_Data items_
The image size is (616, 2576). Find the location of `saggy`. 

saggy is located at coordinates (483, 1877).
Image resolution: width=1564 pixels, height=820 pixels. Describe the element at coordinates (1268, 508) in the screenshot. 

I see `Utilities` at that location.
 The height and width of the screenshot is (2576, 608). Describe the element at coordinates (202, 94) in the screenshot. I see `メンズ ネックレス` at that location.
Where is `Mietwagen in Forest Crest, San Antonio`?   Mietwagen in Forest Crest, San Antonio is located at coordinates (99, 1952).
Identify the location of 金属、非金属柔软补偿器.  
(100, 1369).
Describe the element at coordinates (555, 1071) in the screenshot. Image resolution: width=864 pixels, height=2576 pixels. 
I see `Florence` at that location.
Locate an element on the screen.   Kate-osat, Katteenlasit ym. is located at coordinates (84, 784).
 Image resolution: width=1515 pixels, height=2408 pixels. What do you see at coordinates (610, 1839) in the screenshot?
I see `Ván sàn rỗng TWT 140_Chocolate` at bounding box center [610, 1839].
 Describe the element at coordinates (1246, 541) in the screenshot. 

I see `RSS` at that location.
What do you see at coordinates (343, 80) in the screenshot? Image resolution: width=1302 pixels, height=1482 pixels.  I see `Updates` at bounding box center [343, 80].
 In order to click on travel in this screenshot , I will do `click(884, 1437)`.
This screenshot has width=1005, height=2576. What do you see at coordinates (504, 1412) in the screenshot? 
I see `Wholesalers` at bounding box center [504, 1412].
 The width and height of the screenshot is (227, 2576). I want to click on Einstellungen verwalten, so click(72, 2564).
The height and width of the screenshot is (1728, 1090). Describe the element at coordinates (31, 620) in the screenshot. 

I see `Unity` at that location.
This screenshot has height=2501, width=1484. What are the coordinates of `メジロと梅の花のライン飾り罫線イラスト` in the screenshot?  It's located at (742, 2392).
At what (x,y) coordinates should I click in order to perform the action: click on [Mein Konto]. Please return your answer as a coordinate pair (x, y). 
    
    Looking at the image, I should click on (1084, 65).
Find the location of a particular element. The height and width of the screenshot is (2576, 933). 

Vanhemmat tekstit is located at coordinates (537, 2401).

_Task requirements_
Please return the records above exactly as they are written.

_Expected output_
The image size is (616, 2576). Find the location of `saggy`. 

saggy is located at coordinates (483, 1877).
Image resolution: width=1564 pixels, height=820 pixels. Describe the element at coordinates (1268, 508) in the screenshot. 

I see `Utilities` at that location.
 The height and width of the screenshot is (2576, 608). Describe the element at coordinates (202, 94) in the screenshot. I see `メンズ ネックレス` at that location.
Where is `Mietwagen in Forest Crest, San Antonio`?   Mietwagen in Forest Crest, San Antonio is located at coordinates (99, 1952).
Identify the location of 金属、非金属柔软补偿器.  
(100, 1369).
Describe the element at coordinates (555, 1071) in the screenshot. Image resolution: width=864 pixels, height=2576 pixels. 
I see `Florence` at that location.
Locate an element on the screen.   Kate-osat, Katteenlasit ym. is located at coordinates (84, 784).
 Image resolution: width=1515 pixels, height=2408 pixels. What do you see at coordinates (610, 1839) in the screenshot?
I see `Ván sàn rỗng TWT 140_Chocolate` at bounding box center [610, 1839].
 Describe the element at coordinates (1246, 541) in the screenshot. 

I see `RSS` at that location.
What do you see at coordinates (343, 80) in the screenshot? Image resolution: width=1302 pixels, height=1482 pixels.  I see `Updates` at bounding box center [343, 80].
 In order to click on travel in this screenshot , I will do `click(884, 1437)`.
This screenshot has width=1005, height=2576. What do you see at coordinates (504, 1412) in the screenshot? 
I see `Wholesalers` at bounding box center [504, 1412].
 The width and height of the screenshot is (227, 2576). I want to click on Einstellungen verwalten, so click(72, 2564).
The height and width of the screenshot is (1728, 1090). Describe the element at coordinates (31, 620) in the screenshot. 

I see `Unity` at that location.
This screenshot has height=2501, width=1484. What are the coordinates of `メジロと梅の花のライン飾り罫線イラスト` in the screenshot?  It's located at (742, 2392).
At what (x,y) coordinates should I click in order to perform the action: click on [Mein Konto]. Please return your answer as a coordinate pair (x, y). 
    
    Looking at the image, I should click on (1084, 65).
Find the location of a particular element. The height and width of the screenshot is (2576, 933). 

Vanhemmat tekstit is located at coordinates (537, 2401).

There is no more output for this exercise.